2 Mart 2007

Ne kadar mutlusun?



Bugün ODTÜ'ye gittim. Eski okuluma. Okuluma. Sınıflandırılmalardan hiç hoşlanmasam da, kendimi ait hissettiğim tek yer olan o kampüse. Orada daha çok vakit geçirmiş olmama rağmen TED'li hissetmedim kendimi hiç, ama ODTÜ'lü hissettim, hissediyorum. Saçma sapan zorlukta olmasına rağmen muhteşem bir üniversite hayatı geçirdim. Bölümde proje teslimi için bölümde sabahlamalar, kahveler, kortardaki kingler, hava güzelleşince şaraplar, biralar, şenlikler, çarşı, hocam, kumpir, çimler (ne kadar çok vakit ne kadar çooook), kütüpanenin sesli kısmı. İzole bir dünya Ankara'nın donukluğunda ODTÜ. Bir vaha. Gerçekten öyle. Hayatımın en güzel dönemi. Şu ana kadar. Hep öyle mi kalacak?
Dersten önce giderdim bazen.. Erkenden. Kortlara. Çimlere. (ODTÜ'de kortlar, gerçek manasından uzaktır benim için, bir çok kişi için. Tenis kortlarının önünde oturma grupları vardır tıklım tıklım, bir de büfe, çay almak için) Bulmacamı bir de çayımı alırdım. Tek başıma dersten önce oturup bulmaca çözerdim. Etrafıma bakardım. O çok sevdiğim etrafıma. Nefes alabilirdim orada. Herkesin kendi derdinde olduğu o etrafa.. Ne kadar büyük bir huzur kaplardı içimi. Aidiyet. Her sabah mutlu gittim okula. Bu o kadar önemli ki..

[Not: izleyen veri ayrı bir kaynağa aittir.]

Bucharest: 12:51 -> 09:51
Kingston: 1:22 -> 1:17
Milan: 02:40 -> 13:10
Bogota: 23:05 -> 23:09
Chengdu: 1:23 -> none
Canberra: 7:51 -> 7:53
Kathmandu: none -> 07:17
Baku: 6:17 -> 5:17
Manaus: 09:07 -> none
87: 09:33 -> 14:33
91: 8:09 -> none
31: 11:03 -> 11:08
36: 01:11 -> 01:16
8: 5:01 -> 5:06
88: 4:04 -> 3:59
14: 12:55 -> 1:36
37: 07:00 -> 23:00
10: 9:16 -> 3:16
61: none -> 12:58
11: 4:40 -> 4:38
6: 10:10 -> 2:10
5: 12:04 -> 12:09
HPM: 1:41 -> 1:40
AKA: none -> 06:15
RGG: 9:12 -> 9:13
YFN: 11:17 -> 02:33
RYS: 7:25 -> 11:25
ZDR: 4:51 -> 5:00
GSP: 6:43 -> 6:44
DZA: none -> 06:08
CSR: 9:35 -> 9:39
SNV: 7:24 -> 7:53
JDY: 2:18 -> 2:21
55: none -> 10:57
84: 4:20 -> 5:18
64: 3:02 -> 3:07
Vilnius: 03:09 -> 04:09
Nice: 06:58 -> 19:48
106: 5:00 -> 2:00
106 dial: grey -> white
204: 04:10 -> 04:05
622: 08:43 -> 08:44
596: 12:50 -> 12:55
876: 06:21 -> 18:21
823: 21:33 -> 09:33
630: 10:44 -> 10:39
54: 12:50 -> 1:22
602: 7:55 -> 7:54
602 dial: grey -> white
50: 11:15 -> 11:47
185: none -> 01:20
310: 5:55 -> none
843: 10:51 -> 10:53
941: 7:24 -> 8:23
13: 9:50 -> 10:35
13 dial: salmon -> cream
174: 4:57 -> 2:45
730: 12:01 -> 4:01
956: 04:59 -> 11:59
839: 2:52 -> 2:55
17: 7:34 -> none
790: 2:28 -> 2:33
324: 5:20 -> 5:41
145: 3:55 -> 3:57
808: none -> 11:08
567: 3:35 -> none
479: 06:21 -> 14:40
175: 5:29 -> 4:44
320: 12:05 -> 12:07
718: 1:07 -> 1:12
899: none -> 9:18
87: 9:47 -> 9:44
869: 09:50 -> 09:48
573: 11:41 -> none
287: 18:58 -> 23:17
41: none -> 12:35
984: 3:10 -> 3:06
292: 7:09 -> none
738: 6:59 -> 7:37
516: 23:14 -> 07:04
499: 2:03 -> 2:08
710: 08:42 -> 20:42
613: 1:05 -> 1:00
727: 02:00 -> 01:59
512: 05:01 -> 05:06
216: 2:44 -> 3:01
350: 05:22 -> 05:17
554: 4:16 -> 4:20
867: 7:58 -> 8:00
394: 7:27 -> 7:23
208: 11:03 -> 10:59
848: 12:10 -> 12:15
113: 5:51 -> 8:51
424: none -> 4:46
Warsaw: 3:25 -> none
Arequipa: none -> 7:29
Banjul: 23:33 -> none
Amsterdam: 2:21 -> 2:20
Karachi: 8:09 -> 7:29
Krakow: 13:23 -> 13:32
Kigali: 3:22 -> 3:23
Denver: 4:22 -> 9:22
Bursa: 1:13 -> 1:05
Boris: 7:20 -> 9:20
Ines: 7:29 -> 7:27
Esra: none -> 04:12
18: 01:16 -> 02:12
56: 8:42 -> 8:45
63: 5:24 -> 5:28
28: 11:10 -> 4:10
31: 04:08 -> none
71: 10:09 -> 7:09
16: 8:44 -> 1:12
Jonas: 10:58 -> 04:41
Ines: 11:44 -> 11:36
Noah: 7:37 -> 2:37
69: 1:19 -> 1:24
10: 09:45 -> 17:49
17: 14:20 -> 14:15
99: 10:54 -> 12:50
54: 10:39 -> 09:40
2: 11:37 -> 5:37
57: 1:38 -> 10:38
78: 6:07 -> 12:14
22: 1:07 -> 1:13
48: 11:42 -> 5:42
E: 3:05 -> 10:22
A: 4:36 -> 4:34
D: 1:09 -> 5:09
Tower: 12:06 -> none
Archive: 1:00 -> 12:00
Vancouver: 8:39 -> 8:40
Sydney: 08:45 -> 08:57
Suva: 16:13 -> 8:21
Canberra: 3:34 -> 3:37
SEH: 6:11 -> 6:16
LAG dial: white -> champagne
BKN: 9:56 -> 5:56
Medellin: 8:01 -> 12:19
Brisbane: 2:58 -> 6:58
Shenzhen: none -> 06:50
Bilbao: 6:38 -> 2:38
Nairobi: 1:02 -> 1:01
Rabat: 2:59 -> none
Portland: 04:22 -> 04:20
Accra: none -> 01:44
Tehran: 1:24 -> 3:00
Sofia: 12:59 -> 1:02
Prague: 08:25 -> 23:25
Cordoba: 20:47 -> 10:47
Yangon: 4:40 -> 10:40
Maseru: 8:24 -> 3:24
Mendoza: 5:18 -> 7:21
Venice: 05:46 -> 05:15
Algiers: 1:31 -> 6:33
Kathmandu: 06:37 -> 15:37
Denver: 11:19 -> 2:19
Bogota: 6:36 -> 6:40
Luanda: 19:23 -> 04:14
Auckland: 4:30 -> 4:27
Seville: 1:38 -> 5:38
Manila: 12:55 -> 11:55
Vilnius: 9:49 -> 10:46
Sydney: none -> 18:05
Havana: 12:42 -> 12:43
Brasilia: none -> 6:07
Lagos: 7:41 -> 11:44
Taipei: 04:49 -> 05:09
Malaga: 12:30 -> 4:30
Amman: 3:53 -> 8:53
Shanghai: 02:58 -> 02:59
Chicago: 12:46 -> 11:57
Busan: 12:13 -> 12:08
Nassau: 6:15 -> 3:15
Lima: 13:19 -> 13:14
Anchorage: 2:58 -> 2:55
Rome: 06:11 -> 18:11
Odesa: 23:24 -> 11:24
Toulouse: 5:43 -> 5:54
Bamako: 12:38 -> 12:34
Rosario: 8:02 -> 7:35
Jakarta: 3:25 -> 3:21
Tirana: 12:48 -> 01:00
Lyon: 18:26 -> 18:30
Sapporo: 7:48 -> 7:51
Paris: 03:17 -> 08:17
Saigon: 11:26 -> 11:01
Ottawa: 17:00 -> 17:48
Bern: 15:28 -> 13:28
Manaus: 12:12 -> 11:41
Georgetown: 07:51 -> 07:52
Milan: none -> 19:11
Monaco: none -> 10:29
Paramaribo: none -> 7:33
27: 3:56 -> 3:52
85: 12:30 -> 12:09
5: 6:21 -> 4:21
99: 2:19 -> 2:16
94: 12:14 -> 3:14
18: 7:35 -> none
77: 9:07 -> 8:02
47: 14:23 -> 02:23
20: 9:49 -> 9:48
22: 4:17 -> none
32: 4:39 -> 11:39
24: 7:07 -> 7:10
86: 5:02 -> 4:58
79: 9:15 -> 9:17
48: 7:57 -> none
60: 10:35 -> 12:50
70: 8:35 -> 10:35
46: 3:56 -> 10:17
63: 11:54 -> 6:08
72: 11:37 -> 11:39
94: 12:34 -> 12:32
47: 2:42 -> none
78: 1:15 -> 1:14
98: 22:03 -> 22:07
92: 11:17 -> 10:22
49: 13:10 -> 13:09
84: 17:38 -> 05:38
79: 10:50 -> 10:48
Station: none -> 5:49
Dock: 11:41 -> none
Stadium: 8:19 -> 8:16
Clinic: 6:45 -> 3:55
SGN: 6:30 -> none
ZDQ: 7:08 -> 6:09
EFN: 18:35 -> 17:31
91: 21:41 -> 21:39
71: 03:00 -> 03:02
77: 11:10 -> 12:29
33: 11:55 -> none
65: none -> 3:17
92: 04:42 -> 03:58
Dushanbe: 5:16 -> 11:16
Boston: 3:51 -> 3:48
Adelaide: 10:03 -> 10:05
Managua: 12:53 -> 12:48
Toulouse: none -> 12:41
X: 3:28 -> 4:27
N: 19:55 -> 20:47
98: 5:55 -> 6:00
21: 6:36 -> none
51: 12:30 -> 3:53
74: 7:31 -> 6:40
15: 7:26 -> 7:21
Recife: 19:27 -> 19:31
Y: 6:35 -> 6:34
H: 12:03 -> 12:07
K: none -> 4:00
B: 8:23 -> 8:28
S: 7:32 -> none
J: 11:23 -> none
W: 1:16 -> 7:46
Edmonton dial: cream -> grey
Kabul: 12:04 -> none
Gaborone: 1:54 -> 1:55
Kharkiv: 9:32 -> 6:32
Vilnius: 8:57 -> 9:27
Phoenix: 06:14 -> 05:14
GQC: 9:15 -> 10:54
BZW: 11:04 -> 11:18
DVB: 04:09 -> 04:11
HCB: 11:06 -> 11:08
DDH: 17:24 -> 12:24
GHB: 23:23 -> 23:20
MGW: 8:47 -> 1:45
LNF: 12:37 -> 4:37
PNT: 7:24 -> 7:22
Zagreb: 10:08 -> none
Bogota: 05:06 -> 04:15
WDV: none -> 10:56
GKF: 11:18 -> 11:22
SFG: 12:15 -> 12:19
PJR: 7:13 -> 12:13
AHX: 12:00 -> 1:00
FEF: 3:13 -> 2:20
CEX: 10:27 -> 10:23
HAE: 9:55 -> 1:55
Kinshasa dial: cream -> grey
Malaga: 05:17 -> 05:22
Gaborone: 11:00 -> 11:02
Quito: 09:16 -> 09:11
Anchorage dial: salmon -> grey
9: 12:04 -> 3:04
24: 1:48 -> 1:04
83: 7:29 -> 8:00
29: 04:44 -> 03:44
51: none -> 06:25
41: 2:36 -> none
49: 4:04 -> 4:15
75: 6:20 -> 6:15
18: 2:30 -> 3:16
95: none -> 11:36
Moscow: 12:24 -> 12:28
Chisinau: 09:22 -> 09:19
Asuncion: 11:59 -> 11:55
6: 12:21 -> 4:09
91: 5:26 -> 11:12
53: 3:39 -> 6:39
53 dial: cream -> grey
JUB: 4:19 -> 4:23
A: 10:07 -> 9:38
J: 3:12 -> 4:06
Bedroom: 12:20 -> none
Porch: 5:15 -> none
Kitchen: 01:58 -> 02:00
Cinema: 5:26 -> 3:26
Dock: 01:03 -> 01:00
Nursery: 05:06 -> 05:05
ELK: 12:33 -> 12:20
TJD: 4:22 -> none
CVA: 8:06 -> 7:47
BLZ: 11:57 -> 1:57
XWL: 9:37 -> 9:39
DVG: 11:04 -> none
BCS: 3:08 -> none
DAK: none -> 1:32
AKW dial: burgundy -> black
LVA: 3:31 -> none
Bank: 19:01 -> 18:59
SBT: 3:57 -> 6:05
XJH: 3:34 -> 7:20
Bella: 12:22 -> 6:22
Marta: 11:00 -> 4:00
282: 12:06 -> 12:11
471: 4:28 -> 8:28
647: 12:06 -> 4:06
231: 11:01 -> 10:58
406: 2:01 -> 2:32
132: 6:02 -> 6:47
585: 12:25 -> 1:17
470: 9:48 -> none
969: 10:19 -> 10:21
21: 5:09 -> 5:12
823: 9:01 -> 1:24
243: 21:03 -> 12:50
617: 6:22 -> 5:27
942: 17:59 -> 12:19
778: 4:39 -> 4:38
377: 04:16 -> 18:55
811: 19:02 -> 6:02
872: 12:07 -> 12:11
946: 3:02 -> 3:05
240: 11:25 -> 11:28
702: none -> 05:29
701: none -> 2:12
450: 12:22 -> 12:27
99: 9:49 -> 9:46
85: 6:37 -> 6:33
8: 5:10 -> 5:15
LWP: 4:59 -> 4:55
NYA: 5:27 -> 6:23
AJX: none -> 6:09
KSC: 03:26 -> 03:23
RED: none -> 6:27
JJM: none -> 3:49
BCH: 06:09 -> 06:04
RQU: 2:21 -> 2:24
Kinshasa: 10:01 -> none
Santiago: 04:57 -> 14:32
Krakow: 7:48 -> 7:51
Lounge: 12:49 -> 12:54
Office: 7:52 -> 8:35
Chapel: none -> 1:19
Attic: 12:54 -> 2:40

Bugün ODTÜ'ye girerken kapıya kimliğimi bıraktım; çok ağırıma gitti. Benim okulum orası, ama ziyaretçi kartı aldım. Bilen bilir garip bir mantıkla ODTÜ Pentagon gibi bir yer, girmek çıkmak bir mesele. Daha önce şenlik zamanı dışarıdan arkadaşlarımı sokmak dışında pek oralı olmadığım bir problemdi bu. Bugün baya saydırdım.

Kütüpanenin yanan ışıklarını gördüm, kortlarda soğuğa rağmen bira içenleri gördüm, kampüste sarılıp yürüyen sevgilileri gördüm, stadyumdakileri gördüm. Hazırlıkta ne kadar küçük olduğumu hatırladım, 4.sınıfta ne kadar büyük olduğumu sandığımı hatırladım, şu an ne kadar büyük sanıyorum kendimi onu hatırladım. Kocaman iç çektim o zamanlarıma. O kadar derindi ki gözlerim doldu.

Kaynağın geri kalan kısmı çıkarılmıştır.